Given data: Begin
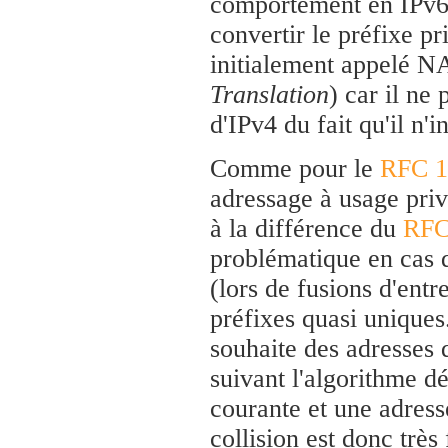
comportement en IPv6.
convertir le préfixe p
initialement appelé 
Translation
) car il ne
d'IPv4 du fait qu'il n'
Comme pour le
RFC 1
adressage à usage priva
à la différence du
RFC
problématique en cas d
(lors de fusions d'entr
préfixes quasi unique
souhaite des adresses q
suivant l'algorithme dé
courante et une adress
collision est donc très 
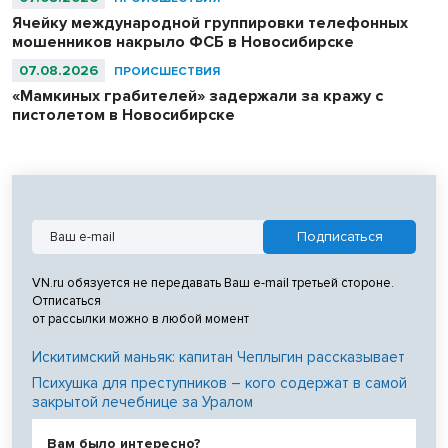
Ячейку международной группировки телефонных
мошенников накрыло ФСБ в Новосибирске
07.08.2026
ПРОИСШЕСТВИЯ
«Мамкиных грабителей» задержали за кражу с
пистолетом в Новосибирске
VN.ru обязуется не передавать Ваш e-mail третьей стороне.
Отписаться
от рассылки можно в любой момент
Искитимский маньяк: капитан Чеплыгин рассказывает
Психушка для преступников – кого содержат в самой
закрытой лечебнице за Уралом
Вам было интересно?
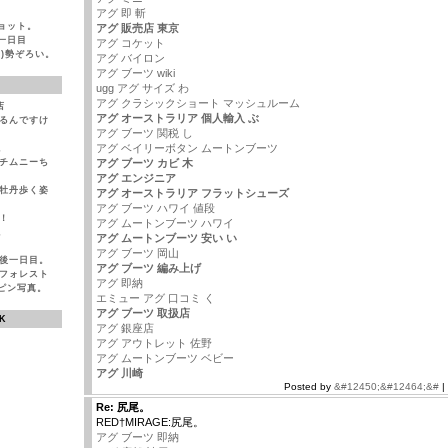
アグ 即 斬
ョット。
アグ 販売店 東京
一日目
アグ コケット
)勢ぞろい。
アグ バイロン
アグ ブーツ wiki
ugg アグ サイズ わ
アグ クラシックショート マッシュルーム
店
アグ オーストラリア 個人輸入 ぶ
いるんですけ
アグ ブーツ 関税 し
アグ ベイリーボタン ムートンブーツ
。
とチムニーち
アグ ブーツ カビ 木
アグ エンジニア
ば牡丹歩く姿
アグ オーストラリア フラットシューズ
アグ ブーツ ハワイ 値段
！
アグ ムートンブーツ ハワイ
。
アグ ムートンブーツ 安い い
アグ ブーツ 岡山
生後一日目。
アグ ブーツ 編み上げ
ンフォレスト
アグ 即納
ピン写真。
エミュー アグ 口コミ く
アグ ブーツ 取扱店
K
アグ 銀座店
アグ アウトレット 佐野
アグ ムートンブーツ ベビー
アグ 川崎
Posted by
&#12450;&#12464;&#
|
Re: 尻尾。
RED†MIRAGE:尻尾。
アグ ブーツ 即納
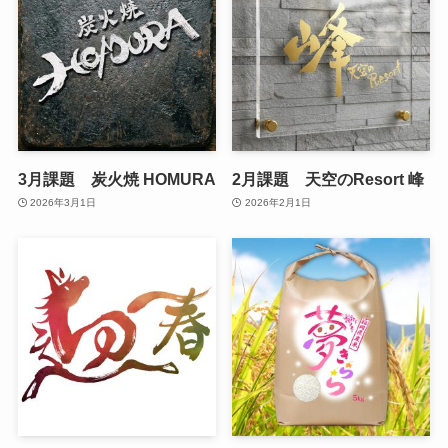
3月課題 炭火焼 HOMURA
2月課題 天空のResort 峰
2026年3月1日
2026年2月1日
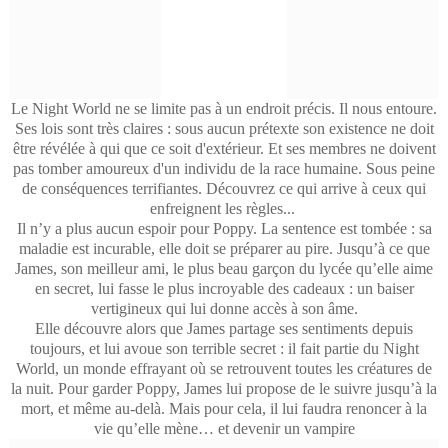
Le Night World ne se limite pas à un endroit précis. Il nous entoure.
Ses lois sont très claires : sous aucun prétexte son existence ne doit
être révélée à qui que ce soit d'extérieur. Et ses membres ne doivent
pas tomber amoureux d'un individu de la race humaine. Sous peine
de conséquences terrifiantes. Découvrez ce qui arrive à ceux qui
enfreignent les règles...
Il n’y a plus aucun espoir pour Poppy. La sentence est tombée : sa
maladie est incurable, elle doit se préparer au pire. Jusqu’à ce que
James, son meilleur ami, le plus beau garçon du lycée qu’elle aime
en secret, lui fasse le plus incroyable des cadeaux : un baiser
vertigineux qui lui donne accès à son âme.
Elle découvre alors que James partage ses sentiments depuis
toujours, et lui avoue son terrible secret : il fait partie du Night
World, un monde effrayant où se retrouvent toutes les créatures de
la nuit. Pour garder Poppy, James lui propose de le suivre jusqu’à la
mort, et même au-delà. Mais pour cela, il lui faudra renoncer à la
vie qu’elle mène… et devenir un vampire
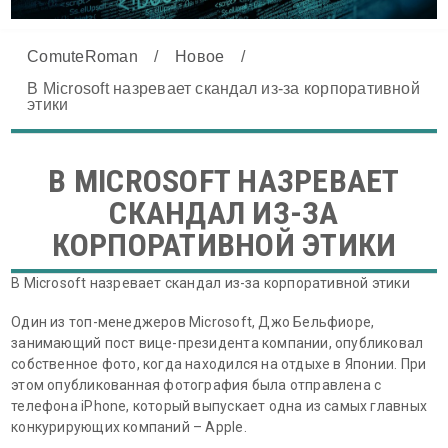
ComuteRoman
/
Новое
/
В Microsoft назревает скандал из-за корпоративной
этики
В MICROSOFT НАЗРЕВАЕТ
СКАНДАЛ ИЗ-ЗА
КОРПОРАТИВНОЙ ЭТИКИ
В Microsoft назревает скандал из-за корпоративной этики
Один из топ-менеджеров Microsoft, Джо Бельфиоре,
занимающий пост вице-президента компании, опубликовал
собственное фото, когда находился на отдыхе в Японии. При
этом опубликованная фотография была отправлена с
телефона iPhone, который выпускает одна из самых главных
конкурирующих компаний – Apple.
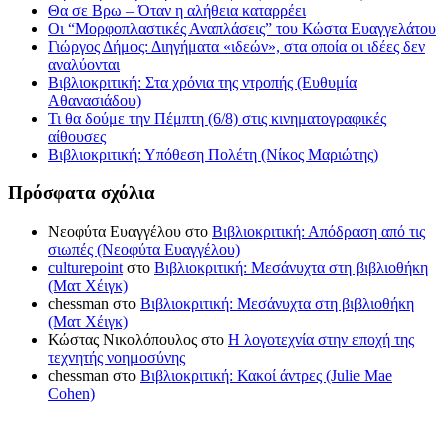
Θα σε Βρω – Όταν η αλήθεια καταρρέει
Οι “Μορφοπλαστικές Αναπλάσεις” του Κώστα Ευαγγελάτου
Γιώργος Δήμος: Διηγήματα «ιδεών», στα οποία οι ιδέες δεν
αναλύονται
Βιβλιοκριτική: Στα χρόνια της ντροπής (Ευθυμία
Αθανασιάδου)
Τι θα δούμε την Πέμπτη (6/8) στις κινηματογραφικές
αίθουσες
Βιβλιοκριτική: Υπόθεση Πολέτη (Νίκος Μαριώτης)
Πρόσφατα σχόλια
Νεοφύτα Ευαγγέλου
στο
Βιβλιοκριτική: Απόδραση από τις
σιωπές (Νεοφύτα Ευαγγέλου)
culturepoint
στο
Βιβλιοκριτική: Μεσάνυχτα στη βιβλιοθήκη
(Ματ Χέιγκ)
chessman
στο
Βιβλιοκριτική: Μεσάνυχτα στη βιβλιοθήκη
(Ματ Χέιγκ)
Κώστας Νικολόπουλος
στο
Η λογοτεχνία στην εποχή της
τεχνητής νοημοσύνης
chessman
στο
Βιβλιοκριτική: Κακοί άντρες (Julie Mae
Cohen)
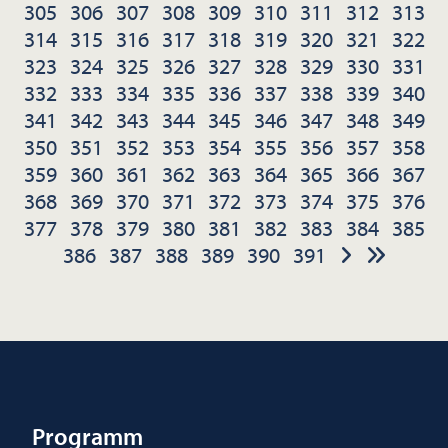
305
306
307
308
309
310
311
312
313
314
315
316
317
318
319
320
321
322
323
324
325
326
327
328
329
330
331
332
333
334
335
336
337
338
339
340
341
342
343
344
345
346
347
348
349
350
351
352
353
354
355
356
357
358
359
360
361
362
363
364
365
366
367
368
369
370
371
372
373
374
375
376
377
378
379
380
381
382
383
384
385
386
387
388
389
390
391
Programm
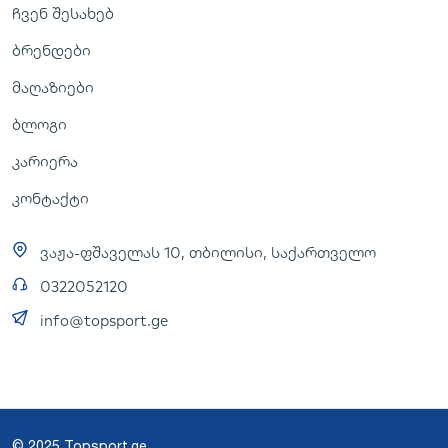
ჩვენ შესახებ
ბრენდები
მაღაზიები
ბლოგი
კარიერა
კონტაქტი
ვაჟა-ფშაველას 10, თბილისი, საქართველო
0322052120
info@topsport.ge
© 2025 Topsport.ge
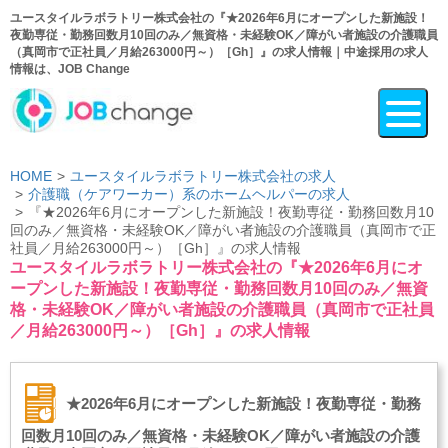
ユースタイルラボラトリー株式会社の『★2026年6月にオープンした新施設！
夜勤専従・勤務回数月10回のみ／無資格・未経験OK／障がい者施設の介護職員
（真岡市で正社員／月給263000円～）［Gh］』の求人情報｜中途採用の求人
情報は、JOB Change
HOME
ユースタイルラボラトリー株式会社の求人
介護職（ケアワーカー）系のホームヘルパーの求人
『★2026年6月にオープンした新施設！夜勤専従・勤務回数月10
回のみ／無資格・未経験OK／障がい者施設の介護職員（真岡市で正
社員／月給263000円～）［Gh］』の求人情報
ユースタイルラボラトリー株式会社の『★2026年6月にオ
ープンした新施設！夜勤専従・勤務回数月10回のみ／無資
格・未経験OK／障がい者施設の介護職員（真岡市で正社員
／月給263000円～）［Gh］』の求人情報
★2026年6月にオープンした新施設！夜勤専従・勤務
回数月10回のみ／無資格・未経験OK／障がい者施設の介護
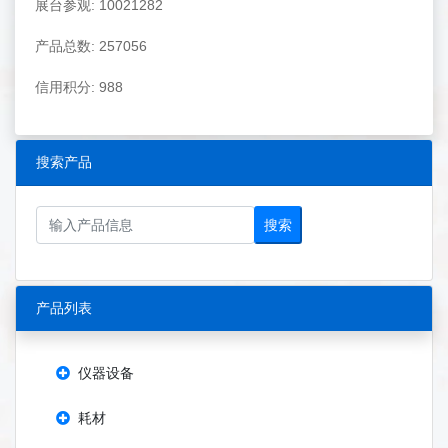
展台参观: 10021282
产品总数: 257056
信用积分: 988
搜索产品
搜索
产品列表
仪器设备
耗材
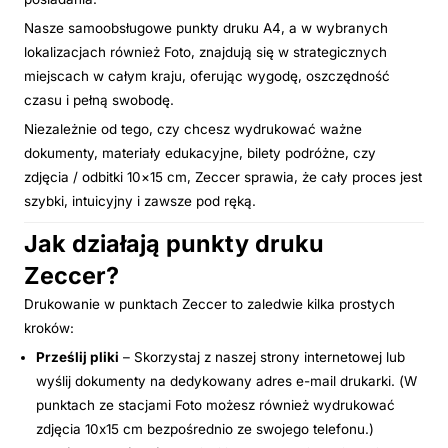
Nasze samoobsługowe punkty druku A4, a w wybranych
lokalizacjach również Foto, znajdują się w strategicznych
miejscach w całym kraju, oferując wygodę, oszczędność
czasu i pełną swobodę.
Niezależnie od tego, czy chcesz wydrukować ważne
dokumenty, materiały edukacyjne, bilety podróżne, czy
zdjęcia / odbitki 10×15 cm, Zeccer sprawia, że cały proces jest
szybki, intuicyjny i zawsze pod ręką.
Jak działają punkty druku
Zeccer?
Drukowanie w punktach Zeccer to zaledwie kilka prostych
kroków:
Prześlij pliki
– Skorzystaj z naszej strony internetowej lub
wyślij dokumenty na dedykowany adres e-mail drukarki. (W
punktach ze stacjami Foto możesz również wydrukować
zdjęcia 10x15 cm bezpośrednio ze swojego telefonu.)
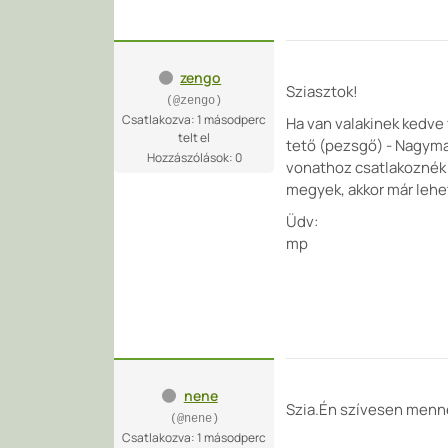
zengo
Sziasztok!
(@zengo)
Csatlakozva: 1 másodperc
Ha van valakinek kedve
telt el
tető (pezsgő) - Nagymar
Hozzászólások: 0
vonathoz csatlakoznék V
megyek, akkor már lehe
Üdv:
mp
nene
Szia.Én szívesen menné
(@nene)
Csatlakozva: 1 másodperc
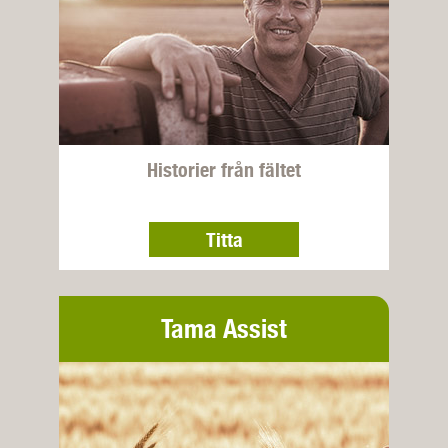
Historier från fältet
Titta
Tama Assist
Given data: End
Task description: Copy out each line of the data in which the word "wydrukować" appears.

Solution for this problem:
Niezależnie od tego, czy chcesz wydrukować ważne
punktach ze stacjami Foto możesz również wydrukować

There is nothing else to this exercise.